Julija Zaharijević
Oh no! The View
Invited by Olivia Coeln
Two life-size cabbage heads are fixed more or less directly in front of my head, sided by a row of three grayscale paintings of holes in walls. I recognize the move of fixing floral paper objects on the wall from Julija’s exhibition at Alienze earlier this year, when petals of flowers resembling roses carried images of cityscapes. Both cabbages and paintings refrain from representing anything but exactly what they depict, asking to be considered in that way: in and of themselves.
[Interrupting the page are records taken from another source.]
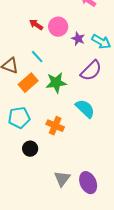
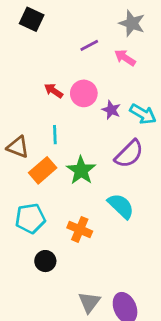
cyan line: (37, 57) -> (55, 135), turned 40
green star: (56, 83) -> (81, 170), turned -30

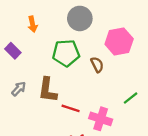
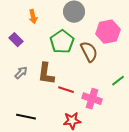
green pentagon: (66, 53) -> (62, 42), turned -30
brown semicircle: (97, 65) -> (89, 52), size x1.5

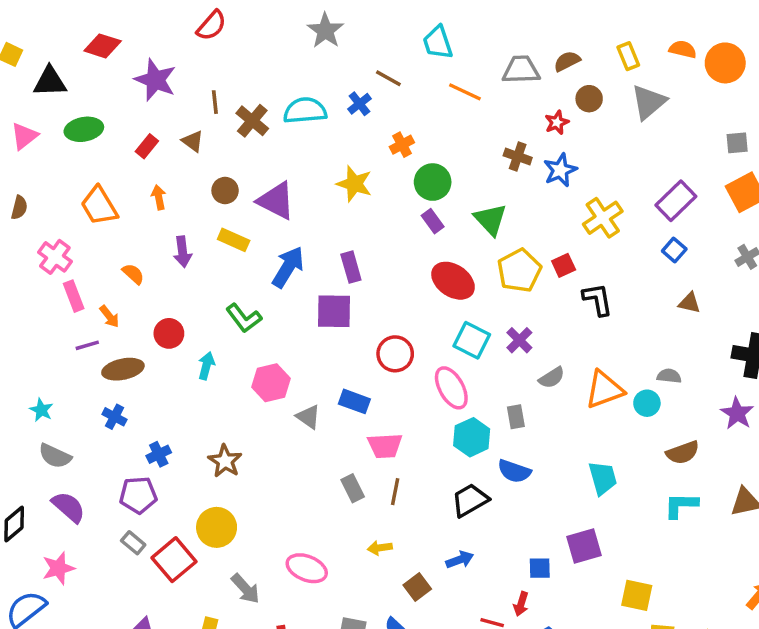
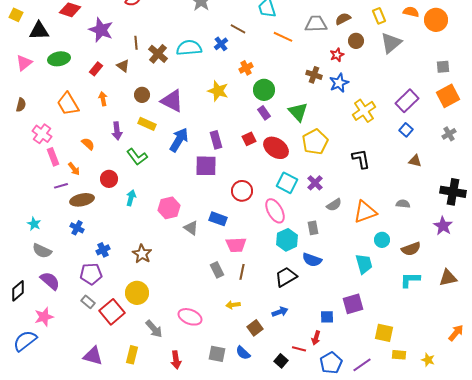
red square: (564, 265) -> (249, 139), moved
green L-shape: (244, 318) -> (137, 157), moved
cyan circle: (647, 403) -> (382, 240), moved

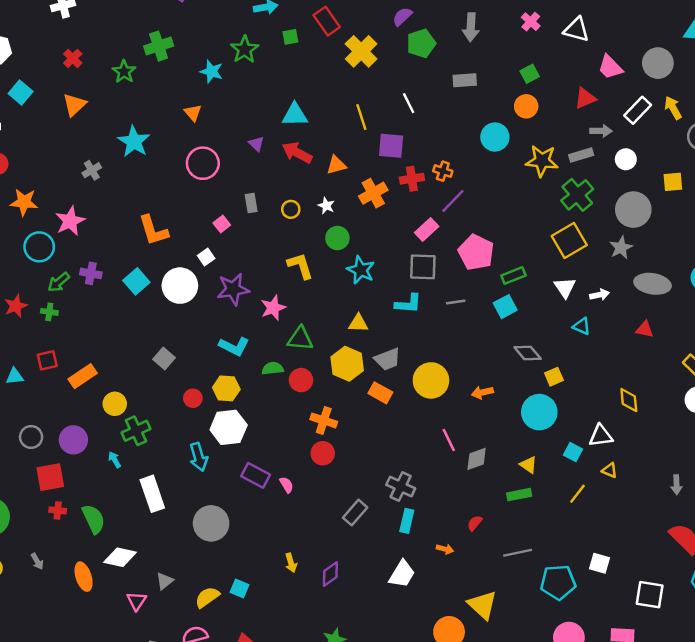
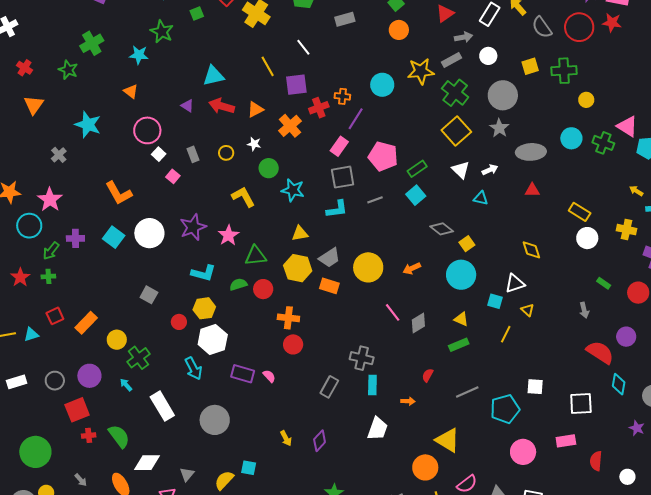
cyan circle: (495, 137) -> (382, 85), moved
white square: (206, 257) -> (159, 154), moved
yellow triangle: (609, 470) -> (528, 310), turned 32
A cabbage head refers to the body by way of being called ‘a head’ – a result of its round shape and similar weight. If cut open, a cabbage head will show circuitous patterns not unlike those of a brain. The mind gathers relations and differences from light caught by the eye, referring them to its understanding of forms. The mind’s eye is the mental faculty of conceiving imaginary or recollected scenes.
So, what could these objects be? They might be a symbolic conflation between mind and vision: They could be brains with worm-eaten leaves of neural networks spreading out, like thoughts around them. They could be 360-degree eyelashes protecting a panoramic eyeball. The cabbages protrude from the wall as 3D-inversions of the rough illusionism of the paintings. Because I have accepted the cabbages as references of my own thinking mind and recording eye, the paintings become somber mirrors of my endeavors towards sense-making and identification.
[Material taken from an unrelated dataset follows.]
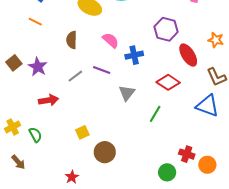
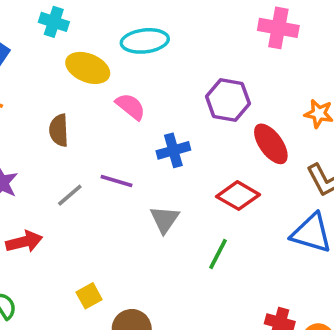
pink semicircle: (111, 40) -> (130, 106), moved

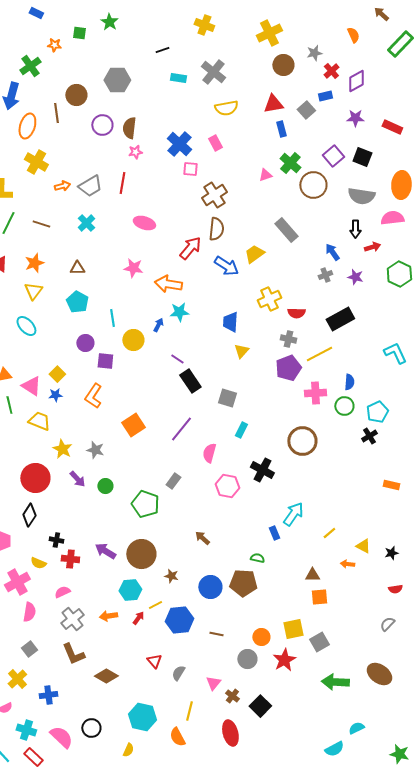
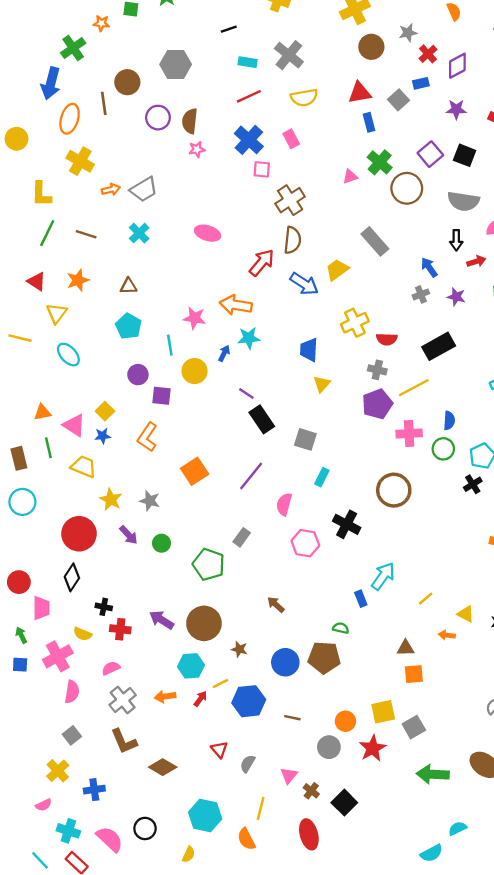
red line: (122, 183) -> (249, 96), moved, turned 55
pink star: (133, 268) -> (195, 318), moved
yellow triangle: (33, 291) -> (57, 313), moved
Materially, the cabbages hold variations of activity – cutting, gluing, printing, lacquering – and juxtapositions of significance: There’s paper versus silk, cabbage versus flower – cheap, generous crop versus highway-symbol of love. There’s low culture versus fine art. The paintings, too, oscillate between categories – do we see a grayscale painting or do we see a dark hole in a white wall? Is this a termination of the gaze, a denial of representation, or is it very concrete figuration? In the beginning, I said that the works refrain from referring to anything outside themselves. As a triptych, however, the paintings do participate in a certain narration – one of repetition and rehearsal. Because they hang as three attempts, their story becomes one of going at it again and again. They don’t make ultimate claims about terminating the gaze – or painting as such, for that matter – but actually acknowledge the process of making things.
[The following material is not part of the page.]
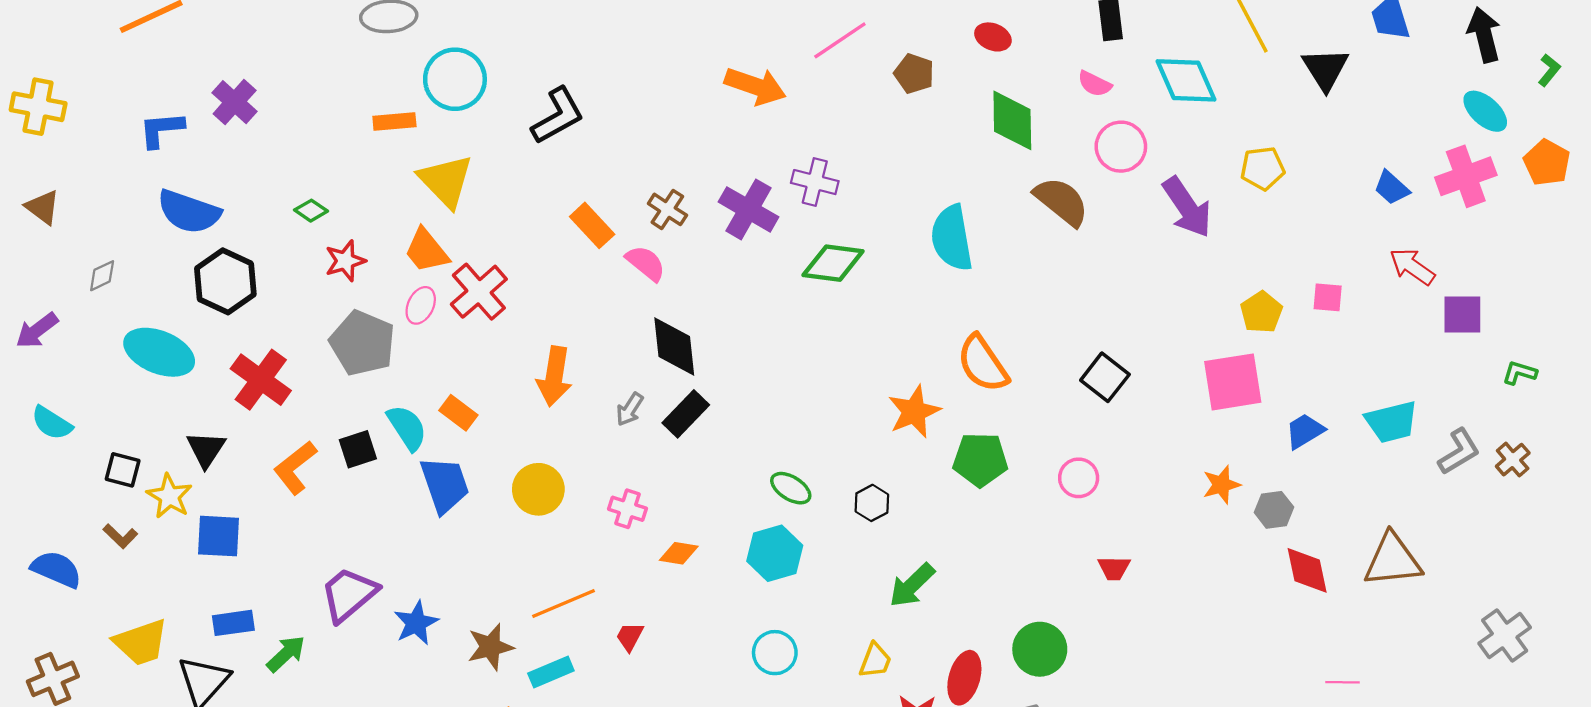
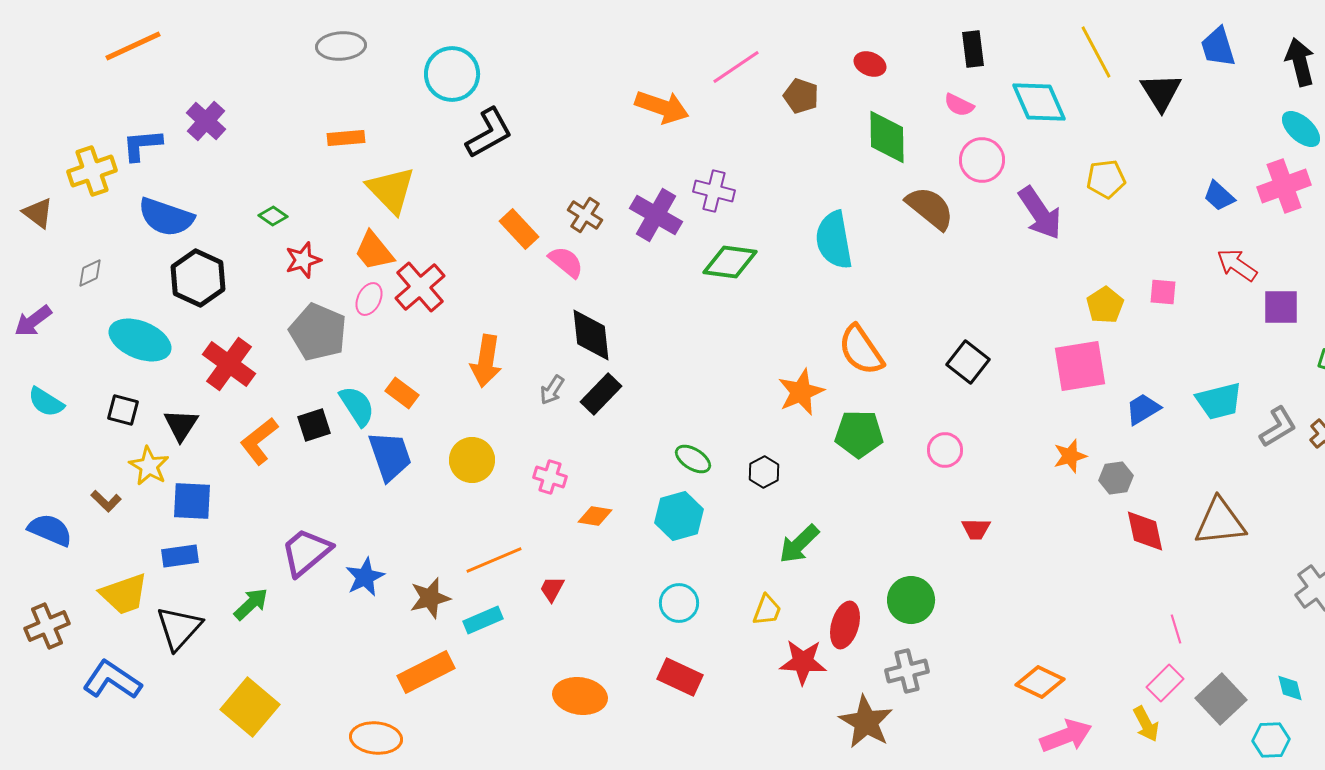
cyan circle: (455, 79) -> (452, 74), moved
yellow cross: (38, 107) -> (92, 171), moved, turned -30
black square: (123, 470) -> (123, 410), moved
blue rectangle: (233, 623) -> (180, 556), moved
pink line: (1342, 682) -> (1176, 629), turned 72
And now to the last sequence of mine. If I understand the hole-paintings as mirrors, they might be telling me something about the puncturing ability of my gaze: That by looking, I can break through things? I can see my way behind surfaces, I can reveal something hitherto hidden. In turn, that means something anxiety-provoking about being looked at by others. Oh no! The View is a hyper image of this drama. There’s conflict between being watched and feeling seen. There’s ambivalence about showing. There’s getting up and doing it – again.